Kitten’s Friendly Comments 1.0, allows you to whitelist friends and moderate everyoneelse. Haven’t tried it myself yet, but how can you not like a name like that?
I saw Ernie had done some work on the new Yahoo sites so I thought I’d log in to check it out. Notepad was… a textarea. Calendar was cool. Contacts still had all the information I had imported 4 years ago, which I thought was pretty neat. When I went to the mail tab, however, I was greeted by this not-so-friendly notice:
Your Yahoo! Mail account is no longer active.

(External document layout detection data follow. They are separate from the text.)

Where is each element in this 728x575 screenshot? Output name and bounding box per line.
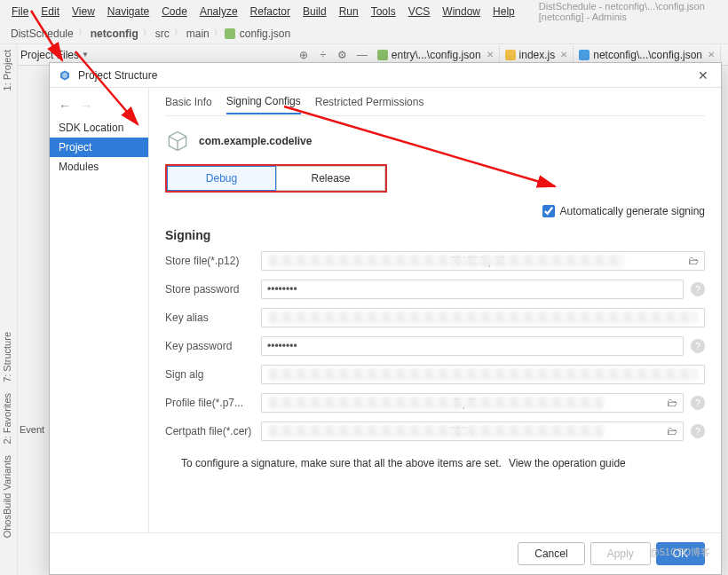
menu-tools[interactable]: Tools <box>365 4 402 20</box>
close-tab-icon[interactable]: ✕ <box>487 50 494 59</box>
json-file-icon <box>579 50 590 60</box>
menu-code[interactable]: Code <box>155 4 194 20</box>
json-file-icon <box>225 28 235 39</box>
close-dialog-button[interactable]: ✕ <box>694 67 712 84</box>
menu-refactor[interactable]: Refactor <box>244 4 297 20</box>
menu-file[interactable]: File <box>5 4 35 20</box>
profile-file-label: Profile file(*.p7... <box>165 397 254 409</box>
nav-sdk-location[interactable]: SDK Location <box>50 118 148 138</box>
menu-run[interactable]: Run <box>333 4 365 20</box>
apply-button[interactable]: Apply <box>590 542 651 565</box>
file-tab-label: entry\...\config.json <box>392 49 481 61</box>
store-password-field[interactable]: •••••••• <box>261 280 684 299</box>
chevron-right-icon: 〉 <box>214 28 222 39</box>
sidebar-toggle-project[interactable]: 1: Project <box>0 44 14 96</box>
project-dropdown[interactable]: 🗀 Project Files ▼ <box>7 49 89 61</box>
menu-build[interactable]: Build <box>297 4 333 20</box>
menu-analyze[interactable]: Analyze <box>194 4 244 20</box>
tab-basic-info[interactable]: Basic Info <box>165 91 212 114</box>
nav-modules[interactable]: Modules <box>50 157 148 177</box>
browse-folder-icon[interactable]: 🗁 <box>667 397 677 409</box>
certpath-file-label: Certpath file(*.cer) <box>165 425 254 437</box>
cancel-button[interactable]: Cancel <box>518 542 584 565</box>
sign-alg-field[interactable] <box>261 365 705 384</box>
dialog-footer: Cancel Apply OK <box>50 532 721 574</box>
certpath-file-field[interactable]: 323.cer🗁 <box>261 421 684 441</box>
store-file-field[interactable]: 781323.p12🗁 <box>261 251 705 271</box>
chevron-right-icon: 〉 <box>174 28 182 39</box>
svg-rect-2 <box>505 50 516 60</box>
dialog-sidebar: ← → SDK Location Project Modules <box>50 88 149 532</box>
breadcrumb-item[interactable]: netconfig <box>89 28 140 40</box>
sidebar-toggle-favorites[interactable]: 2: Favorites <box>0 388 14 449</box>
auto-generate-signing-checkbox[interactable] <box>542 205 555 217</box>
gear-icon[interactable]: ⚙ <box>335 47 351 63</box>
profile-file-field[interactable]: 3.p7b🗁 <box>261 393 684 413</box>
nav-forward-button[interactable]: → <box>80 98 92 113</box>
nav-project[interactable]: Project <box>50 138 148 157</box>
build-tab-debug[interactable]: Debug <box>167 166 276 191</box>
browse-folder-icon[interactable]: 🗁 <box>667 425 677 437</box>
key-alias-label: Key alias <box>165 311 254 324</box>
build-type-tabs: Debug Release <box>165 164 387 193</box>
help-icon[interactable]: ? <box>691 282 705 296</box>
js-file-icon <box>505 50 516 60</box>
event-log-label[interactable]: Event <box>20 424 44 435</box>
minimize-icon[interactable]: — <box>354 47 370 63</box>
sign-alg-label: Sign alg <box>165 368 254 381</box>
chevron-right-icon: 〉 <box>143 28 151 39</box>
nav-back-button[interactable]: ← <box>59 98 71 113</box>
breadcrumb-item[interactable]: main <box>185 28 211 40</box>
menu-window[interactable]: Window <box>436 4 487 20</box>
key-password-label: Key password <box>165 340 254 352</box>
menu-navigate[interactable]: Navigate <box>101 4 155 20</box>
project-dropdown-label: Project Files <box>20 49 79 61</box>
json-file-icon <box>377 50 388 60</box>
menubar: File Edit View Navigate Code Analyze Ref… <box>0 0 728 23</box>
menu-edit[interactable]: Edit <box>35 4 66 20</box>
browse-folder-icon[interactable]: 🗁 <box>688 255 699 267</box>
breadcrumb-item[interactable]: src <box>154 28 171 40</box>
footer-hint: To configure a signature, make sure that… <box>181 457 502 469</box>
menu-vcs[interactable]: VCS <box>402 4 437 20</box>
app-logo-icon <box>59 69 71 82</box>
breadcrumb-item[interactable]: DistSchedule <box>9 28 75 40</box>
store-password-label: Store password <box>165 283 254 295</box>
close-tab-icon[interactable]: ✕ <box>560 50 567 59</box>
file-tab-label: index.js <box>519 49 556 61</box>
key-alias-field[interactable] <box>261 308 705 327</box>
watermark: @51CTO博客 <box>650 546 710 559</box>
auto-generate-signing-label: Automatically generate signing <box>560 205 705 217</box>
breadcrumb-item[interactable]: config.json <box>238 28 292 40</box>
target-icon[interactable]: ⊕ <box>296 47 312 63</box>
svg-rect-1 <box>377 50 388 60</box>
signing-section-title: Signing <box>165 228 705 242</box>
close-tab-icon[interactable]: ✕ <box>708 50 715 59</box>
help-icon[interactable]: ? <box>691 339 705 353</box>
window-title: DistSchedule - netconfig\...\config.json… <box>539 1 723 22</box>
chevron-right-icon: 〉 <box>78 28 86 39</box>
chevron-down-icon: ▼ <box>82 51 89 59</box>
detail-tabs: Basic Info Signing Configs Restricted Pe… <box>165 88 705 116</box>
app-package-name: com.example.codelive <box>199 135 312 147</box>
help-icon[interactable]: ? <box>691 424 705 438</box>
sidebar-toggle-structure[interactable]: 7: Structure <box>0 327 14 388</box>
left-gutter: 1: Project 7: Structure 2: Favorites Oho… <box>0 44 18 575</box>
tab-restricted-permissions[interactable]: Restricted Permissions <box>315 91 424 114</box>
key-password-field[interactable]: •••••••• <box>261 336 684 356</box>
file-tab-label: netconfig\...\config.json <box>593 49 702 61</box>
breadcrumb: DistSchedule〉 netconfig〉 src〉 main〉 conf… <box>0 23 728 44</box>
svg-rect-0 <box>225 28 235 39</box>
help-icon[interactable]: ? <box>691 396 705 410</box>
collapse-icon[interactable]: ÷ <box>315 47 331 63</box>
tab-signing-configs[interactable]: Signing Configs <box>226 90 301 114</box>
package-icon <box>165 129 190 154</box>
build-tab-release[interactable]: Release <box>276 166 385 191</box>
store-password-value: •••••••• <box>267 283 297 295</box>
dialog-titlebar: Project Structure ✕ <box>50 63 721 88</box>
menu-view[interactable]: View <box>66 4 101 20</box>
operation-guide-link[interactable]: View the operation guide <box>509 457 626 469</box>
sidebar-toggle-variants[interactable]: OhosBuild Variants <box>0 450 14 543</box>
menu-help[interactable]: Help <box>487 4 521 20</box>
dialog-title: Project Structure <box>78 69 157 82</box>
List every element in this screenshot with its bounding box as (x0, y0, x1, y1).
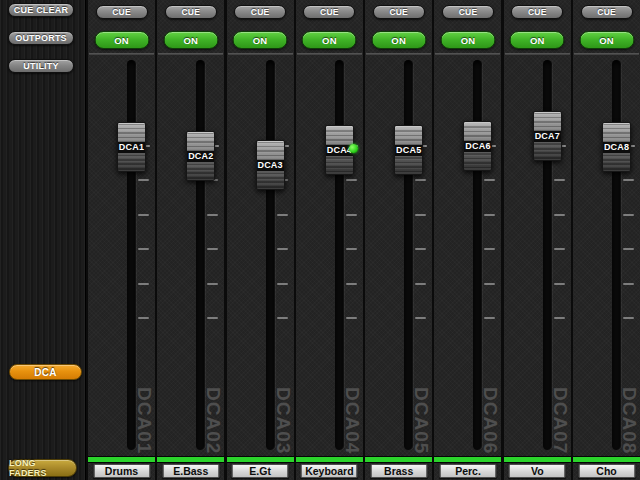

Why is my account inactive?
Yahoo! Mail deactivated your mail account because either:
You have not logged into your account in the last 4 months, or
You have asked that your mail account be deactivated
What does this mean?
All emails, folders, attachments and preferences have been deleted
All messages sent to saxmatt02@yahoo.com are being bounced back to the sender
You can still use your Yahoo! ID to access other registered services on Yahoo!
Deleted information cannot be recovered
Protect your account!
Subscribe to Yahoo! Mail Plus and you will not be required to sign in […]
I got tired of typing. I think everyone at Yahoo should be banned from using exclamation points for a month, even in their code. I hope I didn’t have anything important in that email account.